What you are asked to do: Type out the data exactly as given. Skip any image.

BEGIN Given records

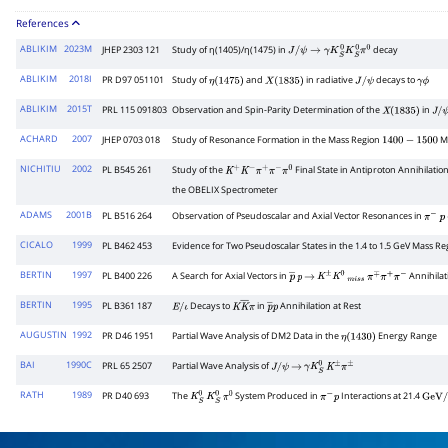
References
ABLIKIM
2023M
JHEP 2303 121
Study of η(1405)/η(1475) in
decay
J
/
ψ
→
γ
K
S
0
K
S
0
π
0
ABLIKIM
2018I
PR D97 051101
Study of
and
in radiative
decays to
η
(
1475
)
X
(
1835
)
J
/
ψ
γ
ϕ
ABLIKIM
2015T
PRL 115 091803
Observation and Spin-Parity Determination of the
in
X
(
1835
)
J
/
ψ
ACHARD
2007
JHEP 0703 018
Study of Resonance Formation in the Mass Region
Me
1400
−
1500
NICHITIU
2002
PL B545 261
Study of the
Final State in Antiproton Annihilatio
K
+
K
−
π
+
π
−
π
0
the OBELIX Spectrometer
ADAMS
2001B
PL B516 264
Observation of Pseudoscalar and Axial Vector Resonances in
π
−
p
CICALO
1999
PL B462 453
Evidence for Two Pseudoscalar States in the 1.4 to 1.5 GeV Mass Re
BERTIN
1997
PL B400 226
A Search for Axial Vectors in
Annihilat
p
―
p
→
K
±
K
0
m
i
s
s
π
∓
π
+
π
−
BERTIN
1995
PL B361 187
Decays to
in
Annihilation at Rest
E
/
ι
K
K
―
π
p
―
p
AUGUSTIN
1992
PR D46 1951
Partial Wave Analysis of DM2 Data in the
Energy Range
η
(
1430
)
BAI
1990C
PRL 65 2507
Partial Wave Analysis of
J
/
ψ
→
γ
K
S
0
K
±
π
±
RATH
1989
PR D40 693
The
System Produced in
Interactions at 21.4
K
S
0
K
S
0
π
0
π
−
p
GeV
/
c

END Given records

Exercise response:
References
ABLIKIM
2023M
JHEP 2303 121
Study of η(1405)/η(1475) in
decay
J
/
ψ
→
γ
K
S
0
K
S
0
π
0
ABLIKIM
2018I
PR D97 051101
Study of
and
in radiative
decays to
η
(
1475
)
X
(
1835
)
J
/
ψ
γ
ϕ
ABLIKIM
2015T
PRL 115 091803
Observation and Spin-Parity Determination of the
in
X
(
1835
)
J
/
ψ
ACHARD
2007
JHEP 0703 018
Study of Resonance Formation in the Mass Region
Me
1400
−
1500
NICHITIU
2002
PL B545 261
Study of the
Final State in Antiproton Annihilatio
K
+
K
−
π
+
π
−
π
0
the OBELIX Spectrometer
ADAMS
2001B
PL B516 264
Observation of Pseudoscalar and Axial Vector Resonances in
π
−
p
CICALO
1999
PL B462 453
Evidence for Two Pseudoscalar States in the 1.4 to 1.5 GeV Mass Re
BERTIN
1997
PL B400 226
A Search for Axial Vectors in
Annihilat
p
―
p
→
K
±
K
0
m
i
s
s
π
∓
π
+
π
−
BERTIN
1995
PL B361 187
Decays to
in
Annihilation at Rest
E
/
ι
K
K
―
π
p
―
p
AUGUSTIN
1992
PR D46 1951
Partial Wave Analysis of DM2 Data in the
Energy Range
η
(
1430
)
BAI
1990C
PRL 65 2507
Partial Wave Analysis of
J
/
ψ
→
γ
K
S
0
K
±
π
±
RATH
1989
PR D40 693
The
System Produced in
Interactions at 21.4
K
S
0
K
S
0
π
0
π
−
p
GeV
/
c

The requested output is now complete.